DIRECTIONS → Return every line below in which "ĐIỂN" appears.

Items from a dataset:
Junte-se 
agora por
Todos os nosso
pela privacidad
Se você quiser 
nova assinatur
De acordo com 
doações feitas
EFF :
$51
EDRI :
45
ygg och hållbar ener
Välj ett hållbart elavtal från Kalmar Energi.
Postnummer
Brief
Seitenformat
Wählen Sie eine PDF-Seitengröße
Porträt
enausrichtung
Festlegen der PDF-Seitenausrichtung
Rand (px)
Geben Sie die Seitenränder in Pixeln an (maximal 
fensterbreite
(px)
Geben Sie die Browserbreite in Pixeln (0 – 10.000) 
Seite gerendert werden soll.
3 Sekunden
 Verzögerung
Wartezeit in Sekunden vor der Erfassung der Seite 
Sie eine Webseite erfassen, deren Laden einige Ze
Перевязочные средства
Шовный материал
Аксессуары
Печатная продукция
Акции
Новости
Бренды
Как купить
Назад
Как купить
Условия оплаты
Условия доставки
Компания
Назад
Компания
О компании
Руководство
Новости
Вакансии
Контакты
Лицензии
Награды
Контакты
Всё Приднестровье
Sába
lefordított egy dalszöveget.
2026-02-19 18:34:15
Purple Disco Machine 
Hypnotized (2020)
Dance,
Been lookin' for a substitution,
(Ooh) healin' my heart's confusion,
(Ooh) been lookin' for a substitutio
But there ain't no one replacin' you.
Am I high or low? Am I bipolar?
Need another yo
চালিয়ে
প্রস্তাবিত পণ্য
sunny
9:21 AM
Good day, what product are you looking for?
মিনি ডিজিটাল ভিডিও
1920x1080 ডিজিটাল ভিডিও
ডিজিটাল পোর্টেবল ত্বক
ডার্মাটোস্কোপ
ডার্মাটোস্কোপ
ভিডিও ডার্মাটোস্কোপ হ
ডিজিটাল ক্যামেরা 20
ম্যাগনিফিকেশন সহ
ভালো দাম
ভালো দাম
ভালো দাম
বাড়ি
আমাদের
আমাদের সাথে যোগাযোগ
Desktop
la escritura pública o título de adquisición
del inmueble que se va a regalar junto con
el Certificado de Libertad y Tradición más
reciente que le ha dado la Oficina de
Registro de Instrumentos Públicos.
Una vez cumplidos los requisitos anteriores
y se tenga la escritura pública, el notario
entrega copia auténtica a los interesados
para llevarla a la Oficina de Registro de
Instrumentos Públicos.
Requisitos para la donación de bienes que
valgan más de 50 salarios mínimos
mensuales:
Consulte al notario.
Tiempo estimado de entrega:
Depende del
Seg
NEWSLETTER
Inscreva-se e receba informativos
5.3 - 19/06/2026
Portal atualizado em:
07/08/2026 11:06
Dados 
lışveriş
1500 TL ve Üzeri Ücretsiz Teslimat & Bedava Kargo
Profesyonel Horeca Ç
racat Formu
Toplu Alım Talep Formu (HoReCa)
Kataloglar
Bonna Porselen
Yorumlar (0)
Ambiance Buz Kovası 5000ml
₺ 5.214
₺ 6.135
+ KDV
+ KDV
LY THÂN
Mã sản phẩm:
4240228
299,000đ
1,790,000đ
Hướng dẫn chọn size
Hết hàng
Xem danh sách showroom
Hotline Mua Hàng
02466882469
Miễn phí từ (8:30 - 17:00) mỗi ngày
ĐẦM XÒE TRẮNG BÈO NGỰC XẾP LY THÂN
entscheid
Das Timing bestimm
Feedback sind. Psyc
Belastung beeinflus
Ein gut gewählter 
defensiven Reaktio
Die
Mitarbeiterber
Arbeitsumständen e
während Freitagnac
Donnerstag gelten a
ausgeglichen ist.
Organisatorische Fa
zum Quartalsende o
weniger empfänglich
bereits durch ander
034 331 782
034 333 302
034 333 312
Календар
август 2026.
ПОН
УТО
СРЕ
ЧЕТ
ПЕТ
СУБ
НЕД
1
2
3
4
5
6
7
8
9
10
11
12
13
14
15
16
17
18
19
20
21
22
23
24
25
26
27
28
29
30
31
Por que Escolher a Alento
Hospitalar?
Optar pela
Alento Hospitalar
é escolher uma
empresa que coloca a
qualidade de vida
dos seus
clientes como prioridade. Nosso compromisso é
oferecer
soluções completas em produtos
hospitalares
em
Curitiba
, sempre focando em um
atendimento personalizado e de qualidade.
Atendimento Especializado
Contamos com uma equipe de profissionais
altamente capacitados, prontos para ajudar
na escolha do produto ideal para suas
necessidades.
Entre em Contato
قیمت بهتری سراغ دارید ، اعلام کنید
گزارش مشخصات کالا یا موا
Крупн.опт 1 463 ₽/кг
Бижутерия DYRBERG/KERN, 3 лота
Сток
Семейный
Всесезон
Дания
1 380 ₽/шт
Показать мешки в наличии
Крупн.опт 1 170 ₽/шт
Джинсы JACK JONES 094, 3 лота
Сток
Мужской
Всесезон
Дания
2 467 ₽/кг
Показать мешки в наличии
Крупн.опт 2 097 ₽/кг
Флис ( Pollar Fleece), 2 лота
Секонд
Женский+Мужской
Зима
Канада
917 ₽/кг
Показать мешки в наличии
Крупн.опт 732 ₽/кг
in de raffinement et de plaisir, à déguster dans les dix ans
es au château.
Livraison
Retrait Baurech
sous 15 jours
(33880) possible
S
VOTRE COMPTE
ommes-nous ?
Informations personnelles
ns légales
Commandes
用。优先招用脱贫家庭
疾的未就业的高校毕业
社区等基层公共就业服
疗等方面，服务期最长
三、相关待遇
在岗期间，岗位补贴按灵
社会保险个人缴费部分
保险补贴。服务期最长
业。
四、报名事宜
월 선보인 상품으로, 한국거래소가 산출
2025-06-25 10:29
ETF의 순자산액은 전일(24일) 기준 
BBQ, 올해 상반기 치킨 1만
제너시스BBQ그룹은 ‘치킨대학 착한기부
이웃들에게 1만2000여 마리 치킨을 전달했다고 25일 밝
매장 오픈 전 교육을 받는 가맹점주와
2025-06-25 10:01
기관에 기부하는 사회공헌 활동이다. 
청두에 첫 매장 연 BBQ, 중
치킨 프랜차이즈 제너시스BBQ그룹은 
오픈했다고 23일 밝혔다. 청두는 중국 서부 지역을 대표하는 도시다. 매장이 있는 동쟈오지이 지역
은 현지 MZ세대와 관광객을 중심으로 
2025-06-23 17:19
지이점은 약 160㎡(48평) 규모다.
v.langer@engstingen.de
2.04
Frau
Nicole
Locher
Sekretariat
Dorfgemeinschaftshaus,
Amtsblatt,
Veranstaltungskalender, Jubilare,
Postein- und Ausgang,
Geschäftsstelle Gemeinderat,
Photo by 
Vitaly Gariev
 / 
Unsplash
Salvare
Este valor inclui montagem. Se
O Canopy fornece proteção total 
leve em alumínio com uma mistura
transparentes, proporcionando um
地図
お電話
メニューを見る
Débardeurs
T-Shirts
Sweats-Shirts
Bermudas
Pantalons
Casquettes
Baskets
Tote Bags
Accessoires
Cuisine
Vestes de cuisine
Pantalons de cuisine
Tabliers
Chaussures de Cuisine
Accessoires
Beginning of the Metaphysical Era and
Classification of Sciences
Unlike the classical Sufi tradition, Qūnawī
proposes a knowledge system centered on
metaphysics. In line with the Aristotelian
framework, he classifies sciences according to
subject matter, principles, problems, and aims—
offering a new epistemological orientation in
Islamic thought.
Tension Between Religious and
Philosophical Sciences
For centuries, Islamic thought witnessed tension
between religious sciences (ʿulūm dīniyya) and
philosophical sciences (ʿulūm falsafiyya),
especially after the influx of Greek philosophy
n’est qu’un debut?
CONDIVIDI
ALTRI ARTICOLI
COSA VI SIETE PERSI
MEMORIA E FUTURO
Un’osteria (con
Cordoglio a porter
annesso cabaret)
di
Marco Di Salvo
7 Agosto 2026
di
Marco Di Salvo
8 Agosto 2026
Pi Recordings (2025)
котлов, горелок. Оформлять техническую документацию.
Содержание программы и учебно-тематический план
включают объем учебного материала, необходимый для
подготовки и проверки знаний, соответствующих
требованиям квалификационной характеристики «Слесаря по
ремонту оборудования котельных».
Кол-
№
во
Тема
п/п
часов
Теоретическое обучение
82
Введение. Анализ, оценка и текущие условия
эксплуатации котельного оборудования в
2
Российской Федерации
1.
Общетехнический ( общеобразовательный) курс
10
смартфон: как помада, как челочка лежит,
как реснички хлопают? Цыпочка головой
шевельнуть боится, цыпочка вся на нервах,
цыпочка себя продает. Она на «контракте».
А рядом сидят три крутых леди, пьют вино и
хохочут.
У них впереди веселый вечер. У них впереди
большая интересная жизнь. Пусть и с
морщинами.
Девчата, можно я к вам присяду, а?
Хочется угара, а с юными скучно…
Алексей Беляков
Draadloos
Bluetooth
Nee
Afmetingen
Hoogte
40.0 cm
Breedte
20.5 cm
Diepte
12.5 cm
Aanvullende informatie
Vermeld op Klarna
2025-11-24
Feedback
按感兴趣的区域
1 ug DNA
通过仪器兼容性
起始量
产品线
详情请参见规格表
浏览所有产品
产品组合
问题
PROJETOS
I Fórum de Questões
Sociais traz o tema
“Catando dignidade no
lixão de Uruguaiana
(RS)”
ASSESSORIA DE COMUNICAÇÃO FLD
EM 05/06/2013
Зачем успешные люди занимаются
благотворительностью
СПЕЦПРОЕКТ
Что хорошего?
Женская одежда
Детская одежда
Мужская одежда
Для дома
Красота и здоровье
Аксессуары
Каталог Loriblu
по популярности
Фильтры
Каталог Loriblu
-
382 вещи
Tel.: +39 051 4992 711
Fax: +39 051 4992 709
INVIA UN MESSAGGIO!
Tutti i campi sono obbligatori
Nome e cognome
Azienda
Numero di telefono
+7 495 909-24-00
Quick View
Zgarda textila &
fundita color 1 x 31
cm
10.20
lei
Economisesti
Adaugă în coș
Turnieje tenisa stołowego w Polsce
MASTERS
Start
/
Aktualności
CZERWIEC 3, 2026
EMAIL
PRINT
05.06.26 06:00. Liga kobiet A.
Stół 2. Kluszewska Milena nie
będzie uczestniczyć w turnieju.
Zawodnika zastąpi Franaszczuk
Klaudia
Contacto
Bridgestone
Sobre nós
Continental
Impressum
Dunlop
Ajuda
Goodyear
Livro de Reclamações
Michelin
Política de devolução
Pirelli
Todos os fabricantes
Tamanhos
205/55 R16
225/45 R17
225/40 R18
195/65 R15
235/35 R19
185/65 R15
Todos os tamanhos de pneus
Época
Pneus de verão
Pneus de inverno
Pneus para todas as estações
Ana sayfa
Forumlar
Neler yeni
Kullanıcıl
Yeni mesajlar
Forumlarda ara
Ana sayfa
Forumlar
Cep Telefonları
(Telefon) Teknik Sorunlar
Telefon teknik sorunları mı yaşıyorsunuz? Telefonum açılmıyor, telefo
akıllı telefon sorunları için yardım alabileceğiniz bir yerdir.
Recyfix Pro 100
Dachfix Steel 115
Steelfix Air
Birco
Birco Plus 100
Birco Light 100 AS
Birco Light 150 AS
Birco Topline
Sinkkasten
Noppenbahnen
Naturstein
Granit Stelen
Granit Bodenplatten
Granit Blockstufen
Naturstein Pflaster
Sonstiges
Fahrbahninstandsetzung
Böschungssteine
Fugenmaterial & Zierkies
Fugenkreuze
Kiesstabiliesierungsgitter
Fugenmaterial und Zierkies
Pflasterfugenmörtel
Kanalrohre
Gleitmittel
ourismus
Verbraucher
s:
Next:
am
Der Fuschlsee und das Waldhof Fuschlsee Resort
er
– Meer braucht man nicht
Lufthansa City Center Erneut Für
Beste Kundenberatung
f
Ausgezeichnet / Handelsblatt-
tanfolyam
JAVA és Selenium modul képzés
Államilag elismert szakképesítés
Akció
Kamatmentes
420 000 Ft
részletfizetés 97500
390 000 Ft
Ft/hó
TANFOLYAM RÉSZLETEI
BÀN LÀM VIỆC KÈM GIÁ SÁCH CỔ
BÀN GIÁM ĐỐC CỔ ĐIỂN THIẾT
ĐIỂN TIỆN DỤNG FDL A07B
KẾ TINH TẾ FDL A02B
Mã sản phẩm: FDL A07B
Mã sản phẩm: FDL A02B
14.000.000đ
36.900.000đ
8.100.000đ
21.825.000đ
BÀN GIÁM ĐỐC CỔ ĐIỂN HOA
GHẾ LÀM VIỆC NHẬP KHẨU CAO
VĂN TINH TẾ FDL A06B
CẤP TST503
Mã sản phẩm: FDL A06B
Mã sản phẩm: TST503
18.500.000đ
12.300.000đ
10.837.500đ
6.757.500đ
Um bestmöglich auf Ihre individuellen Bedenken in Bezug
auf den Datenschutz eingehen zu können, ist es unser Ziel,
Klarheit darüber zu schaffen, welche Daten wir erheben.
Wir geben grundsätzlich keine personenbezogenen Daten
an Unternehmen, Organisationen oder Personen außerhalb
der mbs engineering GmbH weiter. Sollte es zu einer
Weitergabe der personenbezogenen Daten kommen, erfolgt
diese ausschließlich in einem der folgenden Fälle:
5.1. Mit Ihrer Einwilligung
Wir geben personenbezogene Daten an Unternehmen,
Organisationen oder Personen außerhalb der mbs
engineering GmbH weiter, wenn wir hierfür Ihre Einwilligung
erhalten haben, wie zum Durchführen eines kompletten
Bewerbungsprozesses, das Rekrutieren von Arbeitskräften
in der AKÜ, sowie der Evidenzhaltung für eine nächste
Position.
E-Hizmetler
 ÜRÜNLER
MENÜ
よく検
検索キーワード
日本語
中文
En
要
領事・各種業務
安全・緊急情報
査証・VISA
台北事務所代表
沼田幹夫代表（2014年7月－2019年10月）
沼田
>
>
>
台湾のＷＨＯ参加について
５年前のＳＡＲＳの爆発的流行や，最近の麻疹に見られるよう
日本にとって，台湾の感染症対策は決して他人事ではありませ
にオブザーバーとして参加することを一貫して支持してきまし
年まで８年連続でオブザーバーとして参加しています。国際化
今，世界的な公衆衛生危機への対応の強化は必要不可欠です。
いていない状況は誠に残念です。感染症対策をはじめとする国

ANSWER →
BÀN GIÁM ĐỐC CỔ ĐIỂN THIẾT
ĐIỂN TIỆN DỤNG FDL A07B
BÀN GIÁM ĐỐC CỔ ĐIỂN HOA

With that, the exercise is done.